October 24, 2019

Our CUSP program presented in Taiwan

At the International Forum on Quality & Safety in Healthcare in Taiwan, Clare McCarthy, Project Manager PMO/HRO Transformation Unit, presented a poster on our Comprehensive Unit-based Safety Programs (CUSP).

Clare attended the ‘Transforming Quality for Tomorrow’ Conference, to present an ePoster ‘The CUSP of High Reliability – Implementing Comprehensive Unit-based Safety Programs at Northern Health’.

“I presented to an international audience of clinicians, academics and health administrators on how Northern Health is the first health service in Australia to embark on establishing itself as a High Reliability Organisation (HRO). The Comprehensive Unit-based Safety Program (CUSP) is a key component of our HRO endeavour, providing a clinical method for improving patient safety through improved teamwork, communication and fostering clinical awareness and best practice. Put together with Dr Katharine See and Dr Bill Shearer, the poster tells the story of CUSPs thus far,” she said.

CUSPs empower staff by breaking down old hierarchies of decision making. It’s egalitarian — all experience and perspectives are heard, and the CUSP begins to identify system defects and how these might be fixed.

“Clinical leaders get to see unit-based activity for themselves — they listen to local points of view and tend to apply their observations,” Clare said.
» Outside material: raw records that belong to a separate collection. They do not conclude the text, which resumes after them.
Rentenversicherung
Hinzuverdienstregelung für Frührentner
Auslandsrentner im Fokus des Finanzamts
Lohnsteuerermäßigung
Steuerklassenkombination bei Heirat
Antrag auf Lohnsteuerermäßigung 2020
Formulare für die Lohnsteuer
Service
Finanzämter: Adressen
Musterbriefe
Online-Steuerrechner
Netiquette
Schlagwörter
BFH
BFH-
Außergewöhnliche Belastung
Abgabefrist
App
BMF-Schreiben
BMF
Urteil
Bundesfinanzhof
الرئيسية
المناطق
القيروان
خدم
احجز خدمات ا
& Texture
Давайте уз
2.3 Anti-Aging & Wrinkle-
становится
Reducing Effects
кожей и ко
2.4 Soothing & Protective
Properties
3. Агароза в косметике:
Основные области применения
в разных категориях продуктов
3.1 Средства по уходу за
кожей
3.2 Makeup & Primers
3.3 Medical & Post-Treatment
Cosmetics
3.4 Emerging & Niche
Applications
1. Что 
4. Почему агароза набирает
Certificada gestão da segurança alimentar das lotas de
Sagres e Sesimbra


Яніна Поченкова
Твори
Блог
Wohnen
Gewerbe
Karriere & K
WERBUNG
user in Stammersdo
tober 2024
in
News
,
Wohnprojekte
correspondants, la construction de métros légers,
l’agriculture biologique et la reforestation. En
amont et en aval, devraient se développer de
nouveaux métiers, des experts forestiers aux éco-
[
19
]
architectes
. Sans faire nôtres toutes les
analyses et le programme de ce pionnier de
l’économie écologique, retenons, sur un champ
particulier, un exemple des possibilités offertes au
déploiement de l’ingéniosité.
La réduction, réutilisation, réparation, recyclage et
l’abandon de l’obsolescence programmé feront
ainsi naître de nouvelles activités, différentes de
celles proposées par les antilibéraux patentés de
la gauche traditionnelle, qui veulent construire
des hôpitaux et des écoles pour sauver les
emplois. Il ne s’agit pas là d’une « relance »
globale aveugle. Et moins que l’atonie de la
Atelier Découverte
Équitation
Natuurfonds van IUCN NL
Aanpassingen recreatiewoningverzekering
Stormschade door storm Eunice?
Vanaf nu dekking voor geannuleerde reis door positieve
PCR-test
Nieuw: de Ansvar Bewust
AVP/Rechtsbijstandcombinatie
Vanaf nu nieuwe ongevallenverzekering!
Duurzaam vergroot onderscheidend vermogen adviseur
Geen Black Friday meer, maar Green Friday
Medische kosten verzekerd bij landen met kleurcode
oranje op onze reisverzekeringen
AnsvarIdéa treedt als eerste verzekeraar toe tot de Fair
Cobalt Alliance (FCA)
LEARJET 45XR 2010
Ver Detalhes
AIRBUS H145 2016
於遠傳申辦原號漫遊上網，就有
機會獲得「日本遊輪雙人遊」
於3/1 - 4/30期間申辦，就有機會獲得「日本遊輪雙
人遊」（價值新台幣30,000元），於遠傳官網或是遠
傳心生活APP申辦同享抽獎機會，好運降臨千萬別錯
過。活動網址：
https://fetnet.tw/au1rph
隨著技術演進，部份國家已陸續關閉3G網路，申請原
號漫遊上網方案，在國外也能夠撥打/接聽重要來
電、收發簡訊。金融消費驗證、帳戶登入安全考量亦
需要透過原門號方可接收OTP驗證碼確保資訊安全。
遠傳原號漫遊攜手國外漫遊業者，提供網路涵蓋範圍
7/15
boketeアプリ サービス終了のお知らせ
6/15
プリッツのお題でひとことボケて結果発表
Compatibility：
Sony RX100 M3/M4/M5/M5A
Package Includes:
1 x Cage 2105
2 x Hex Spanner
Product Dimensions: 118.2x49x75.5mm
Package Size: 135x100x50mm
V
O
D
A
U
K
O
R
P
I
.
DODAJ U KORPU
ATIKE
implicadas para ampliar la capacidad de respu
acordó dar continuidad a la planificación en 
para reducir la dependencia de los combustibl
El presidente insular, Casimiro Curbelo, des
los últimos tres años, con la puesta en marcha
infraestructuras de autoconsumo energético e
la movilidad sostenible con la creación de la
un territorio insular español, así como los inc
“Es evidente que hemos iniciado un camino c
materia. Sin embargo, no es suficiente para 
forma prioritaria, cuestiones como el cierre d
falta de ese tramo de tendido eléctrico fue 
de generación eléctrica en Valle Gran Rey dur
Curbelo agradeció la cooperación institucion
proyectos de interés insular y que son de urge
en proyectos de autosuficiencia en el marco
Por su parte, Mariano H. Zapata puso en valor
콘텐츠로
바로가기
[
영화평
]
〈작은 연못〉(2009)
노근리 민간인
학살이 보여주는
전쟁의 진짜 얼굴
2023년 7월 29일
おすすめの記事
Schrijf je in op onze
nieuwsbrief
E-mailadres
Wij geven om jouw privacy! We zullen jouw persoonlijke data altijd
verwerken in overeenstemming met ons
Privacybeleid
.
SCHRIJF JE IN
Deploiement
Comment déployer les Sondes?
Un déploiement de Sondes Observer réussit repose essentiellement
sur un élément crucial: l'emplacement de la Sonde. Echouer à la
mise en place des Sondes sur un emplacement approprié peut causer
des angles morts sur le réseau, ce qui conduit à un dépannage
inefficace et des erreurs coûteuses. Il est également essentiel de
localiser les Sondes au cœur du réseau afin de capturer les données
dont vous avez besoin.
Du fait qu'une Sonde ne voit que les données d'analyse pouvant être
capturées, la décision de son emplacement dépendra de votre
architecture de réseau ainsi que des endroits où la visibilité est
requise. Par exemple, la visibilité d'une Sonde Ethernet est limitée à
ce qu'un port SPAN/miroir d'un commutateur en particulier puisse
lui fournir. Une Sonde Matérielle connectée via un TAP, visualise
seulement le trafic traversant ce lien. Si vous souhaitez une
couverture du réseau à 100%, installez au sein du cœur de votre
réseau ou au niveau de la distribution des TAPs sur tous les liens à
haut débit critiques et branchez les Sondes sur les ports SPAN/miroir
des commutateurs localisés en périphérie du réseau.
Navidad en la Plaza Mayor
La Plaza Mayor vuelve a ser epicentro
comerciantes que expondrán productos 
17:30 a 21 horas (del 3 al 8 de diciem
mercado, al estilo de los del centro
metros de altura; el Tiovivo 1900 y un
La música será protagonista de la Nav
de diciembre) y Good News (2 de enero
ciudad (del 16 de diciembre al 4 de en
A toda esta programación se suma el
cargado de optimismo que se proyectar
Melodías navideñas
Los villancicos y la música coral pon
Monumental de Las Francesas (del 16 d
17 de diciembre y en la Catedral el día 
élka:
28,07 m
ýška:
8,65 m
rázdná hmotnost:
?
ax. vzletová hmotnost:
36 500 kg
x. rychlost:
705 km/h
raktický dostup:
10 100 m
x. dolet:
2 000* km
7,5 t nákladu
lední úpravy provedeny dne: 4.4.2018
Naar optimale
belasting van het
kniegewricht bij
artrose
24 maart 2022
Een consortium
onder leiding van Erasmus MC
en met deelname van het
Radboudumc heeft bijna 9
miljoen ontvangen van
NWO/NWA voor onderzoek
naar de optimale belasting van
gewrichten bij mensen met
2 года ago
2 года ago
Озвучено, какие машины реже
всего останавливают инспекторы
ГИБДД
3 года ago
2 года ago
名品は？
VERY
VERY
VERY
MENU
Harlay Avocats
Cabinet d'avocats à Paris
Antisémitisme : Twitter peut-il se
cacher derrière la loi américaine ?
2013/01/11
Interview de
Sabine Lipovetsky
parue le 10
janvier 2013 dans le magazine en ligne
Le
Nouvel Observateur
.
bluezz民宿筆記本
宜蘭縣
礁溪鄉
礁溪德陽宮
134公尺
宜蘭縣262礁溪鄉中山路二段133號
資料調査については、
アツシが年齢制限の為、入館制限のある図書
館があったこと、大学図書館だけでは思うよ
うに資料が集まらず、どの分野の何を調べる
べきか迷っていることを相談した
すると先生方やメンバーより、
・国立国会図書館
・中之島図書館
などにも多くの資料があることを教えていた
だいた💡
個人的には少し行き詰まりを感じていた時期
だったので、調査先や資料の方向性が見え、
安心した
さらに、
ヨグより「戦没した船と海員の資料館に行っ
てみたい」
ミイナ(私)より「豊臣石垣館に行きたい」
Clare explained how the CUSP framework is being embedded at Northern Health through ‘CUSP 101’ — an evolving program of multidisciplinary CUSPs, building networks of clinical using ‘science of safety’ to understand and prevent adverse events, establishing teamwork and collaboration across clinical specialties and expanding to embrace issues of safety and culture that affect the whole organisation.

“To date, eight clinical CUSPs have been established to meet the challenge of Northern Health’s HRO commitment, including Respiratory, General Medicine (at two campuses), Neurology, Respiratory Outpatients, Palliative Care, Intensive Care Unit and Medical Oncology,” Clare explained.

The Respiratory CUSP was the first to be established and is the most mature at Northern Health. It has 30 members, both clinical and non-clinical and meets monthly.

“We were the first,” said Dr Katharine See, Head of Respiratory Medicine.

“The Respiratory and now the Respiratory Outpatient CUSPs are proving invaluable. The CUSP model has helped us address more than 40 safety issues since we started. And, it’s my favourite meeting of the month,” Katharine said.

“We’re moving towards a system based on learning,” said Dr Bill Shearer, Executive Director Quality, Safety and Transformation.

“This approach is now creating the momentum we need for transformational change.”

While in Taipei, Clare also attended the ‘Lessons from Aviation Safety and High-Speed Rail’ – one of the ‘experience days’ available to attendees. The day included a visit to the newly inaugurated Taiwan Transportation Safety Board (TTSB) — which investigates Taiwan’s aviation, shipping railway and highway incidents — and the Taiwan High Speed Rail (THSR). Both organisations are modelled on HRO principles of efficiency and safety with obvious implications for health services.

Clare and Katharine will present on developments in CUSP at the International Forum on Quality & Safety in Healthcare in Copenhagen in April 2020.